- Data supplied:
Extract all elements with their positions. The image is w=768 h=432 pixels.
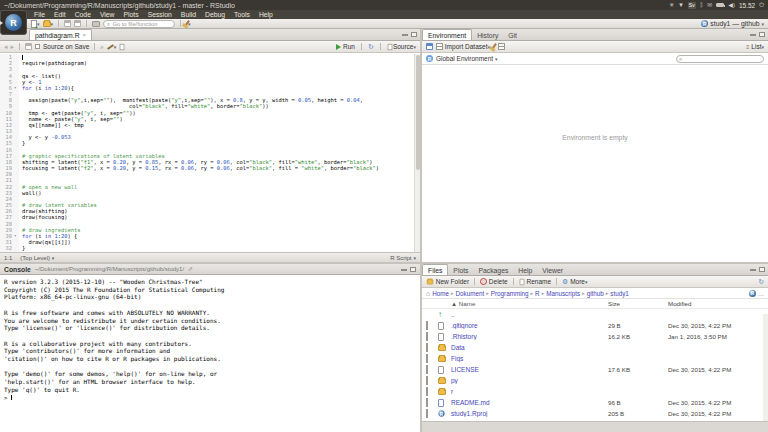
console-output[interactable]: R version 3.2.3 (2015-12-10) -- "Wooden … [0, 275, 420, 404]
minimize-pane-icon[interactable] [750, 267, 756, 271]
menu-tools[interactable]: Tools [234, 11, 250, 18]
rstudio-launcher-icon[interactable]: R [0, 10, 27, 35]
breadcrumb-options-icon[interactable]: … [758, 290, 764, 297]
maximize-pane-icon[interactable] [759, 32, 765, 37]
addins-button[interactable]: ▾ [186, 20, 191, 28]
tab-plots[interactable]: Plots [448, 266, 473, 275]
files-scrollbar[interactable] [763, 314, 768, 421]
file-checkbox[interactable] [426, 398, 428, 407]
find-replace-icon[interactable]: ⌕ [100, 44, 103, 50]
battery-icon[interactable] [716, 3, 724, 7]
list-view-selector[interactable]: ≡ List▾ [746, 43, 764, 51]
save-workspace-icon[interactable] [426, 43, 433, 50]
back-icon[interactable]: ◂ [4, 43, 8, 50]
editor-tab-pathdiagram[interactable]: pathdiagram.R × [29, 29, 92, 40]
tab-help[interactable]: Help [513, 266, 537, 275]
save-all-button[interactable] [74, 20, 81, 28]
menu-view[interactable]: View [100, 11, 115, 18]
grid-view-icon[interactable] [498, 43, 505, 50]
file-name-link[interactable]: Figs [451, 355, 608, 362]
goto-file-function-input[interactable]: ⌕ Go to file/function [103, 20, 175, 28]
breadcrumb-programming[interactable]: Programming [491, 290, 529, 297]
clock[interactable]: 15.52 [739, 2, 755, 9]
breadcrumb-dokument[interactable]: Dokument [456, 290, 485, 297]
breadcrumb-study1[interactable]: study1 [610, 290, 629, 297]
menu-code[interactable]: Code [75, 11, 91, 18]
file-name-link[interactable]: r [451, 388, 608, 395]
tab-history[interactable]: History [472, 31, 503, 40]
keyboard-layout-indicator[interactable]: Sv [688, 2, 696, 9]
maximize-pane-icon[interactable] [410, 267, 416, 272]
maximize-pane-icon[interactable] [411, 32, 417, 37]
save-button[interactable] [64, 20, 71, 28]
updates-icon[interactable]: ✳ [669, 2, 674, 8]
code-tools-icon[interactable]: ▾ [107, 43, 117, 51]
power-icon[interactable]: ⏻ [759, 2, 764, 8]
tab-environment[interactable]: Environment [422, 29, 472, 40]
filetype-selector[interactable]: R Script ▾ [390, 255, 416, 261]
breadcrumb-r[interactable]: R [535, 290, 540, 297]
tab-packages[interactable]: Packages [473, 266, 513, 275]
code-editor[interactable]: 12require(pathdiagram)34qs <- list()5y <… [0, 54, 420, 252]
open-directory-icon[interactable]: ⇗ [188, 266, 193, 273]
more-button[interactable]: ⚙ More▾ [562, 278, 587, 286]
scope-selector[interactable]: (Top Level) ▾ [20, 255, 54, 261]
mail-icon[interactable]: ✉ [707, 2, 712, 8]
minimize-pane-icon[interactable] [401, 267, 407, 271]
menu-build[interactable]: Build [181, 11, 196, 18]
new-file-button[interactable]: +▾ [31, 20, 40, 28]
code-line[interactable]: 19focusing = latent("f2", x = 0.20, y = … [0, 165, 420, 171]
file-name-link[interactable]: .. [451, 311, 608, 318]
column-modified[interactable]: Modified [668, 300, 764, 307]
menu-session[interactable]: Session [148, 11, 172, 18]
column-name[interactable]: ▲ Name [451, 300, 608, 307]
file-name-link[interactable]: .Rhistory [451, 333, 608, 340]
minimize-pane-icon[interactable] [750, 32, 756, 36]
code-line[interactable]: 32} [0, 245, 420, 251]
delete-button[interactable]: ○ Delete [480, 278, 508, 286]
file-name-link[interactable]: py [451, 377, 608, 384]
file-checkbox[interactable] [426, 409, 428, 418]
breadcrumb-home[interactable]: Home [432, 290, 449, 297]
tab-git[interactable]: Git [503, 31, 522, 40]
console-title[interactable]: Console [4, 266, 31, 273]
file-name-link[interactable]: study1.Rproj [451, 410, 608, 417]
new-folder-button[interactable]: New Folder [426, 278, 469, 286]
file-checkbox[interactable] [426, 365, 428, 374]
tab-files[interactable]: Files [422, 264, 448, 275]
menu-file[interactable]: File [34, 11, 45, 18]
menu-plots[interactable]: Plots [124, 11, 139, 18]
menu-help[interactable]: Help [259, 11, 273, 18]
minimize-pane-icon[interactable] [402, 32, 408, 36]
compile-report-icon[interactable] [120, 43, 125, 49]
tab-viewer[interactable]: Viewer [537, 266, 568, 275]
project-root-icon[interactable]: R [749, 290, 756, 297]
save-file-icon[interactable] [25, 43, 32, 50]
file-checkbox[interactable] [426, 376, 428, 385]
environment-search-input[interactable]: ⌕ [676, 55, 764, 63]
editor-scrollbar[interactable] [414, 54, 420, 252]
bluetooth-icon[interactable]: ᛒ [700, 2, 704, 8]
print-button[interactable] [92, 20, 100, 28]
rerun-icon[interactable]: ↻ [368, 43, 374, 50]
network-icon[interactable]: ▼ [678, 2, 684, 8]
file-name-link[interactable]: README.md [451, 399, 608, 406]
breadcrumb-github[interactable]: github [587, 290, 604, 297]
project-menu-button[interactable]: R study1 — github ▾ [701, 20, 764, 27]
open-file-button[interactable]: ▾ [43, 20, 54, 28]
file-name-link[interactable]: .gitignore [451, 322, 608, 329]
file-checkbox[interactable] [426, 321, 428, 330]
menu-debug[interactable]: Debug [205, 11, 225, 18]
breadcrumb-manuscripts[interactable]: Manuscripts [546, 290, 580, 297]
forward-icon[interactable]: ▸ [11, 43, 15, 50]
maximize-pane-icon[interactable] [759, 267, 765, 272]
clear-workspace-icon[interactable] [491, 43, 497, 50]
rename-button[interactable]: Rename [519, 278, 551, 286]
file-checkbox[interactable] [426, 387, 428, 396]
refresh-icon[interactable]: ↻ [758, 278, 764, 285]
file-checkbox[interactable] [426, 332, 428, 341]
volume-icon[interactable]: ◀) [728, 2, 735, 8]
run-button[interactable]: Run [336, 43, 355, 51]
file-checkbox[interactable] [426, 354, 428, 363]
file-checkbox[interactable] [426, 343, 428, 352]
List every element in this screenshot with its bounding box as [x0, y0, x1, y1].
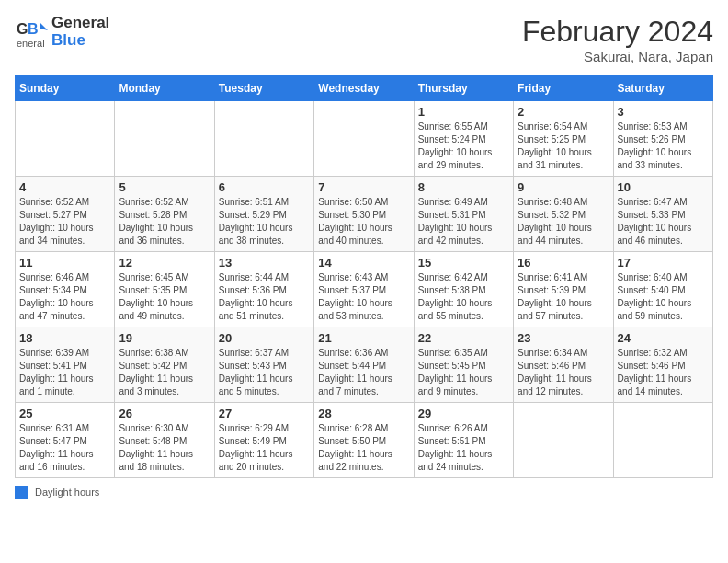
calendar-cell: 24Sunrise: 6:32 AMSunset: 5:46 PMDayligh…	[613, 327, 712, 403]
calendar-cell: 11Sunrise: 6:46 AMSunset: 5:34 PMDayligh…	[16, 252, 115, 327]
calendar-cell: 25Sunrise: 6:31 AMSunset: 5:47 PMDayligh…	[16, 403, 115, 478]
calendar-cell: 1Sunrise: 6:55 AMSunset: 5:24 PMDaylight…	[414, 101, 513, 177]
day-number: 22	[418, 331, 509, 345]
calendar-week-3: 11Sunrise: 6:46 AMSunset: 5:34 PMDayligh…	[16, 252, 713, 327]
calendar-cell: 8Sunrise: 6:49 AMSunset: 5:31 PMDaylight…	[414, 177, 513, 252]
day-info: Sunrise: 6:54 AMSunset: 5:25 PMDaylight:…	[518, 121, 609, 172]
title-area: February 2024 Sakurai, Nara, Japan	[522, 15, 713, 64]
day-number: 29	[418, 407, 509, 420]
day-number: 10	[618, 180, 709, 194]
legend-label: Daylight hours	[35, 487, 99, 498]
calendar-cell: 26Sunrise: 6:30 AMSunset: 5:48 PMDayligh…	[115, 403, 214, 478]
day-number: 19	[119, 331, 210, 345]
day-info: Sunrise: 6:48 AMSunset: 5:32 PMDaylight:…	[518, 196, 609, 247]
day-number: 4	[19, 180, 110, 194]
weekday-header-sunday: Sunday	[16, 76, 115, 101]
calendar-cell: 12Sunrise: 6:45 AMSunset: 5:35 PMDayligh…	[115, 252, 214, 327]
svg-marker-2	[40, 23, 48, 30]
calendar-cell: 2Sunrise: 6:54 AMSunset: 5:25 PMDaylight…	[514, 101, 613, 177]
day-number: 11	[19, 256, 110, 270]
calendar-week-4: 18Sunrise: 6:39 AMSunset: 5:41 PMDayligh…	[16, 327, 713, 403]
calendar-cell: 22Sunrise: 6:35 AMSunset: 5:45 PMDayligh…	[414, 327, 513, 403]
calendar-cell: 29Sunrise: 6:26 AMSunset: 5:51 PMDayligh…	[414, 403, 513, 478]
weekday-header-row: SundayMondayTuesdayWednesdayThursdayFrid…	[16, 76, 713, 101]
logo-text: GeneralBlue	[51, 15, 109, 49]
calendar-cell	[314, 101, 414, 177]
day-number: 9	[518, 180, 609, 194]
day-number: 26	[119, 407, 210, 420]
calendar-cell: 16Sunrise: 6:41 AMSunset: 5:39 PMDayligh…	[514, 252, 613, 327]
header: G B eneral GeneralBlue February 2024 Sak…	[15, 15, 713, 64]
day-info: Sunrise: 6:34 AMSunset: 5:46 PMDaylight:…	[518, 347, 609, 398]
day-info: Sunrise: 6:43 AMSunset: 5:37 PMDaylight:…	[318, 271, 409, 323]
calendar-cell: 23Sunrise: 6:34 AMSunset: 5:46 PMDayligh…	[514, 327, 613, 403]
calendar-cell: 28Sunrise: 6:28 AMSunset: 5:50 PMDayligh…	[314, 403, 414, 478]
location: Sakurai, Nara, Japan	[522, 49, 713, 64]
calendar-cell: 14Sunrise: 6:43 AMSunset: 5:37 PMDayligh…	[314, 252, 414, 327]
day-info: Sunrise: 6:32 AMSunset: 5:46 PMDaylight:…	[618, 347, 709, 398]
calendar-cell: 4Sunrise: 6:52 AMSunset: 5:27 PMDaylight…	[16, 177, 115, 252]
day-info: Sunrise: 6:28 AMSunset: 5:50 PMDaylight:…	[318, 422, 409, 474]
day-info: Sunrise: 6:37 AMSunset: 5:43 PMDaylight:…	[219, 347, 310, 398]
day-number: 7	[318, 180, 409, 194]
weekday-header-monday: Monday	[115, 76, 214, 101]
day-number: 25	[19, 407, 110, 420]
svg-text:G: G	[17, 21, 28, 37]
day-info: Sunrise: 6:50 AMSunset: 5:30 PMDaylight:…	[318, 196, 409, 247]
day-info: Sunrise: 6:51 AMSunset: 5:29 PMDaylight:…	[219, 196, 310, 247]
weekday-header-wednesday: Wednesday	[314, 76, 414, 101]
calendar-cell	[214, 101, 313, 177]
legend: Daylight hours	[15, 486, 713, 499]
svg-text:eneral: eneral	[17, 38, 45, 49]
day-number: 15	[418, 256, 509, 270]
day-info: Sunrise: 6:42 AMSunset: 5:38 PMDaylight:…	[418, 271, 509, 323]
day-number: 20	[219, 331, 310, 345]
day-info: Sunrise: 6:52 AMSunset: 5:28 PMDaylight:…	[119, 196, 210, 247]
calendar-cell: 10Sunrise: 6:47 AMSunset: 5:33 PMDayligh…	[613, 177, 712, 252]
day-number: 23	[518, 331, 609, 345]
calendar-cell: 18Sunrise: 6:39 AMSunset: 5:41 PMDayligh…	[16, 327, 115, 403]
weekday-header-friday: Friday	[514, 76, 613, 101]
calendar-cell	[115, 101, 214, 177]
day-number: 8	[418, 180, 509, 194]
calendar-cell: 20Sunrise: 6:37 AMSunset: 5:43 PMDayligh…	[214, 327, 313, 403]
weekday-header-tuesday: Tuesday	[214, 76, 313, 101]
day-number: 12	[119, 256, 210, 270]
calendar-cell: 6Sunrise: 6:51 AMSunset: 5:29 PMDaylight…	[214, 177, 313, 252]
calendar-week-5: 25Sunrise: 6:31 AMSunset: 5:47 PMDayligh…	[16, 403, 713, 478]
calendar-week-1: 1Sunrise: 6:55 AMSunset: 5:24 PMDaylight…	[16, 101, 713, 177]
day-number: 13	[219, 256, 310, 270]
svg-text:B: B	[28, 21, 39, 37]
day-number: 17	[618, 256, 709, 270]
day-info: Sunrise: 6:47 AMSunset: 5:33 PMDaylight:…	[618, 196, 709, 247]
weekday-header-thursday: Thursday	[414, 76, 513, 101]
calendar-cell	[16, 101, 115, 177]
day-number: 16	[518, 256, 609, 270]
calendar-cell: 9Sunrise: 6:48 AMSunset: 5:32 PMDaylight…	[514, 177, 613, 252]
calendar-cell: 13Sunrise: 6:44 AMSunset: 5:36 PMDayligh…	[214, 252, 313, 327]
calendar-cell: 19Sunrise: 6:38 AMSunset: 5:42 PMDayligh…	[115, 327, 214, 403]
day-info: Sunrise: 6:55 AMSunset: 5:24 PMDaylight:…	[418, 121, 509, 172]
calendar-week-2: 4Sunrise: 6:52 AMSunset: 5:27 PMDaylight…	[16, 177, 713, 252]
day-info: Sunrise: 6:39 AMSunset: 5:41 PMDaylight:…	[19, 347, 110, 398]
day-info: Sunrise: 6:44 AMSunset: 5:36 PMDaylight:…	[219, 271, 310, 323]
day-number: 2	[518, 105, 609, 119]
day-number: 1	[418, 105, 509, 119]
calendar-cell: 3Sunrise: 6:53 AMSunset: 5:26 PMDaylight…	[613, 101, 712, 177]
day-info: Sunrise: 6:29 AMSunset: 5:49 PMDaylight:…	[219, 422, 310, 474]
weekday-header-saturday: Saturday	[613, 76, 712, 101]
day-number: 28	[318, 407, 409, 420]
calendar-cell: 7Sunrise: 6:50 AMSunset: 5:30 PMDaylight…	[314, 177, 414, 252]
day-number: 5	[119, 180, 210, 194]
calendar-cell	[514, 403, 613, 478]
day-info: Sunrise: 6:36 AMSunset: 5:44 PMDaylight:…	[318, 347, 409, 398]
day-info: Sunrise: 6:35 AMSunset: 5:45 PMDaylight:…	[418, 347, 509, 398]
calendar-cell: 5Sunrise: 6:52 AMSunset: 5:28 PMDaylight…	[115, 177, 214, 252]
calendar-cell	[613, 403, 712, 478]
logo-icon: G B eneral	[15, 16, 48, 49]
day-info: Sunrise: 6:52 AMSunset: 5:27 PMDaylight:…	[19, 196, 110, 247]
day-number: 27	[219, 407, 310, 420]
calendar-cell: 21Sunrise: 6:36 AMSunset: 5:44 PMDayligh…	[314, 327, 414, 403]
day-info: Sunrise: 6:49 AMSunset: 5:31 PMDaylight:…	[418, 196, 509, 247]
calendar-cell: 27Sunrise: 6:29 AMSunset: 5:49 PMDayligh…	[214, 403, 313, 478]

- Problem to work on: On how many lines above does "column" occur? Say the number only.

- Answer: 2